(Saved entries)

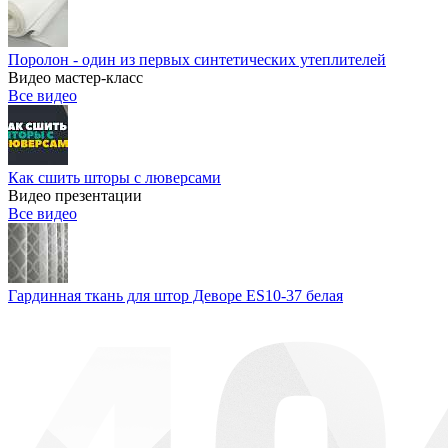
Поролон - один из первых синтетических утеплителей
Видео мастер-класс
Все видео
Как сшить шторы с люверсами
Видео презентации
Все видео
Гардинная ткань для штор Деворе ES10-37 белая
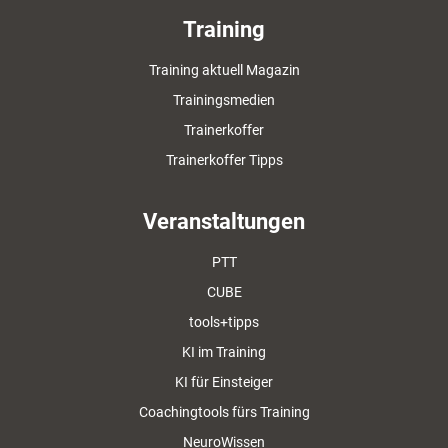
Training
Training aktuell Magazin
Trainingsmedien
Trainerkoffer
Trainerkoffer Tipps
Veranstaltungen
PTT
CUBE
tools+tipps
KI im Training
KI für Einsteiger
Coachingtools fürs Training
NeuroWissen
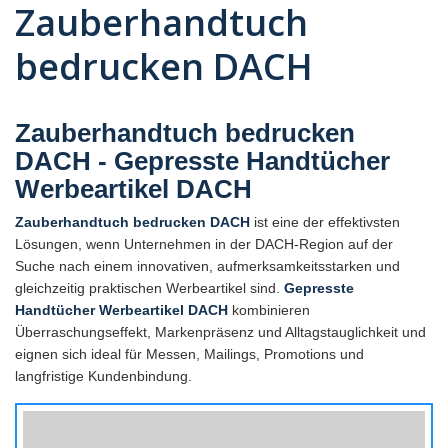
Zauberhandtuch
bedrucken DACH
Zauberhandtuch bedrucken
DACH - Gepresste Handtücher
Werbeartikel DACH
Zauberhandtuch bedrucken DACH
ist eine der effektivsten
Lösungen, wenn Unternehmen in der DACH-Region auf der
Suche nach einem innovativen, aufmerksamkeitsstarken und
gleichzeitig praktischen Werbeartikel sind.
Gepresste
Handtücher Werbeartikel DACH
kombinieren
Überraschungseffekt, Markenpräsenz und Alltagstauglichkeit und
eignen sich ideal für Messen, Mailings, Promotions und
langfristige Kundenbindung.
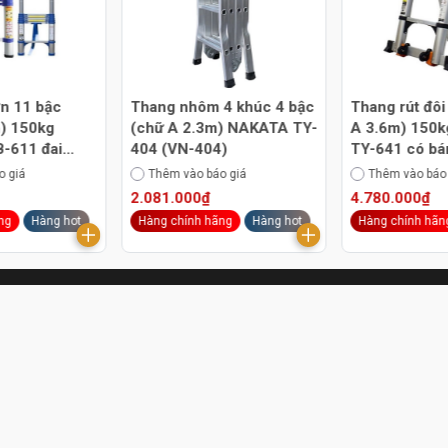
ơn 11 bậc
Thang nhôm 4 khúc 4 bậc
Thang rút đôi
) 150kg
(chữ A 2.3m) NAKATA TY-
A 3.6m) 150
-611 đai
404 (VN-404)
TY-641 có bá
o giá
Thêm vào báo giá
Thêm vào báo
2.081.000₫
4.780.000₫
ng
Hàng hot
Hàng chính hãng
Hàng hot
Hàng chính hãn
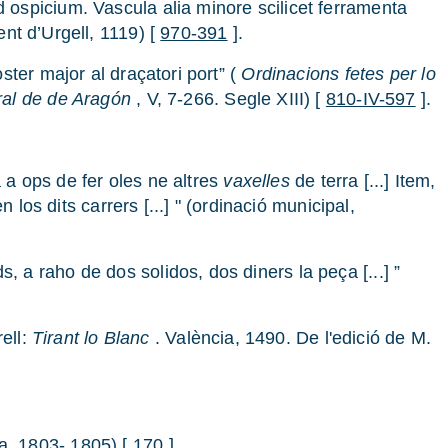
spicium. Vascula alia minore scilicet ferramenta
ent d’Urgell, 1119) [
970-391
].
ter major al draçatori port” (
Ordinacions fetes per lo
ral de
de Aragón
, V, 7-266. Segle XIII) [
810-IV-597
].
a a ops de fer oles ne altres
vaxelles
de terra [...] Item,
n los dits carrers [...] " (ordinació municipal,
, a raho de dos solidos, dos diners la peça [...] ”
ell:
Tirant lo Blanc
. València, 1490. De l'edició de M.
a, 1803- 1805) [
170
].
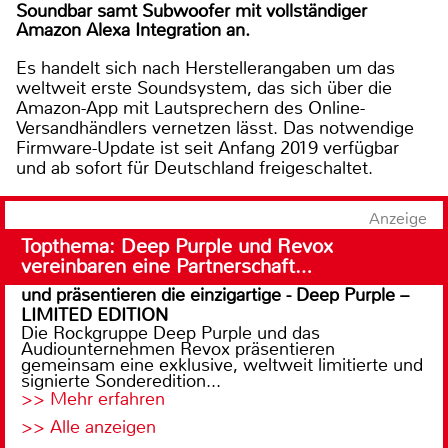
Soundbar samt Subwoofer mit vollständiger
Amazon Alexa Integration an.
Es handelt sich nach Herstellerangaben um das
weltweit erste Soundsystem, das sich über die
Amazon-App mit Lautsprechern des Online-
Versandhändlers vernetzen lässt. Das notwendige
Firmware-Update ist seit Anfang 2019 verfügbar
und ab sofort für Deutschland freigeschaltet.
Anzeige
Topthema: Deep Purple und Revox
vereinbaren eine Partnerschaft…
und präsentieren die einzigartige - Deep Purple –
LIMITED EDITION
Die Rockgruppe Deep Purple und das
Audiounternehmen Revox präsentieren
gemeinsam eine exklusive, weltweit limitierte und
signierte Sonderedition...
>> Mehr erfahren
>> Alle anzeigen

TASK TO CARRY OUT:
Where the line with "de terra [...]" appears in the entries above, begin there and restate every line to the end word for word, minus the pictures.

REPLY:
de terra [...] Item,
n los dits carrers [...] " (ordinació municipal,
, a raho de dos solidos, dos diners la peça [...] ”
ell:
Tirant lo Blanc
. València, 1490. De l'edició de M.
a, 1803- 1805) [
170
].
Soundbar samt Subwoofer mit vollständiger
Amazon Alexa Integration an.
Es handelt sich nach Herstellerangaben um das
weltweit erste Soundsystem, das sich über die
Amazon-App mit Lautsprechern des Online-
Versandhändlers vernetzen lässt. Das notwendige
Firmware-Update ist seit Anfang 2019 verfügbar
und ab sofort für Deutschland freigeschaltet.
Anzeige
Topthema: Deep Purple und Revox
vereinbaren eine Partnerschaft…
und präsentieren die einzigartige - Deep Purple –
LIMITED EDITION
Die Rockgruppe Deep Purple und das
Audiounternehmen Revox präsentieren
gemeinsam eine exklusive, weltweit limitierte und
signierte Sonderedition...
>> Mehr erfahren
>> Alle anzeigen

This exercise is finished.